At 10:00 AM, new home sales ticked in line with expectations, showing that middle-class housing demand hasn’t rolled over yet. A bright spot, but fragile.
Powell on Deck
At 1 PM, Jerome Powell stepped up. No fire and brimstone, no Trump-style brawl, but a reminder that inflation’s sticky, asset valuations look inflated, and cuts aren’t a free lunch. For investors betting on Miran’s sharper knives, Powell basically said: not so fast. Markets flinched. Tech and growth names took it on the chin, defense and energy held steady.

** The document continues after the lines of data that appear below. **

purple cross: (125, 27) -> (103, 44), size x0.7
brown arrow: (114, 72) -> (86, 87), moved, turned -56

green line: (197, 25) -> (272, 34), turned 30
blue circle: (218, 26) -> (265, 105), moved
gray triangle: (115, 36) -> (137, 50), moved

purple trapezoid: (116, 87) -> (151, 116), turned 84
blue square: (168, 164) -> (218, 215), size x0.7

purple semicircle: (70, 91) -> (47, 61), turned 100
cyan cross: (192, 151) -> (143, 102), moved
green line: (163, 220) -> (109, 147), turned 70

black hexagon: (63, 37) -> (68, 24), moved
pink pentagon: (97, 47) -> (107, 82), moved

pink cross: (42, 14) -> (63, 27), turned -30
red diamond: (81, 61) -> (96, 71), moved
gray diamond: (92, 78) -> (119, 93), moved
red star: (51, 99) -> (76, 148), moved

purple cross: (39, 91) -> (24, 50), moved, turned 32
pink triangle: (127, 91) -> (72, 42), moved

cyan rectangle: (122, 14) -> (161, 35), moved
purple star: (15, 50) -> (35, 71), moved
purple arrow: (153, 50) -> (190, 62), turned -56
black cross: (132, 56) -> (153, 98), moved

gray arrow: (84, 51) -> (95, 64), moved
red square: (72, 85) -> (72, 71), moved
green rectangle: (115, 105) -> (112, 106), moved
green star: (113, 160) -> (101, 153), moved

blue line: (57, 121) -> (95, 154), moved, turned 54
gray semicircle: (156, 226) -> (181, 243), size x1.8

Earnings Spotlight: Micron (MU)
After the bell, Micron beat expectations. $11.3B in revenue vs the $11.15B whisper, AI chips doing the heavy lifting. China probes remain a risk, but the bigger story is reshoring. If tariffs force supply chains back home, Micron is positioned as a GOP-aligned play on American strength.
My GOP Take
- Tariffs sting factories: Sub-50 was my worry — we didn’t go there, but the inventory glut screams stress.
- Services buffer softening: Still positive, but losing steam. The consumer engine isn’t invincible.
- Powell vs. Trump, Round 2? Powell’s caution contrasts with Miran’s rate-cut drumbeat. Don’t expect fireworks yet, but the clash is brewing.
- Micron call pays: Earnings beat confirmed. If reshoring headlines gain traction, MU could ride a 5–10% pop over the week.
My Play
I’m staying with Micron calls. Tariffs + AI = long-term tailwinds, even with short-term China noise. Watching defense names as Trump leans harder into EU “unfair deal” rhetoric — the tweetstorm chatter mid-week could juice the sector.